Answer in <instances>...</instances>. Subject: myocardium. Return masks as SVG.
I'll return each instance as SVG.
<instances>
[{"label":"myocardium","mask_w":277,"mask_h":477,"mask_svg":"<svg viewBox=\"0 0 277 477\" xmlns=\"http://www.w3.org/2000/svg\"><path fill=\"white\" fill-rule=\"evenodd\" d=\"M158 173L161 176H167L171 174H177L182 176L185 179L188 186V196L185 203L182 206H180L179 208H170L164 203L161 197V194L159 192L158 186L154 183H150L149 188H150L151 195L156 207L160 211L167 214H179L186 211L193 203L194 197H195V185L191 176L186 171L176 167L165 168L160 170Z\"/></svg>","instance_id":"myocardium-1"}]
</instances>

★ ★ ★ ★ ★ ★ ★

**What this task involves:** Retype each line of the data exactly as it reads.

**Reply to the exercise:**
Answer in <instances>...</instances>. Subject: myocardium. Return masks as SVG.
I'll return each instance as SVG.
<instances>
[{"label":"myocardium","mask_w":277,"mask_h":477,"mask_svg":"<svg viewBox=\"0 0 277 477\" xmlns=\"http://www.w3.org/2000/svg\"><path fill=\"white\" fill-rule=\"evenodd\" d=\"M158 173L161 176H167L171 174H177L182 176L185 179L188 186V196L185 203L182 206H180L179 208H170L164 203L161 197V194L159 192L158 186L154 183H150L149 188H150L151 195L156 207L160 211L167 214H179L186 211L193 203L194 197H195V185L191 176L186 171L176 167L165 168L160 170Z\"/></svg>","instance_id":"myocardium-1"}]
</instances>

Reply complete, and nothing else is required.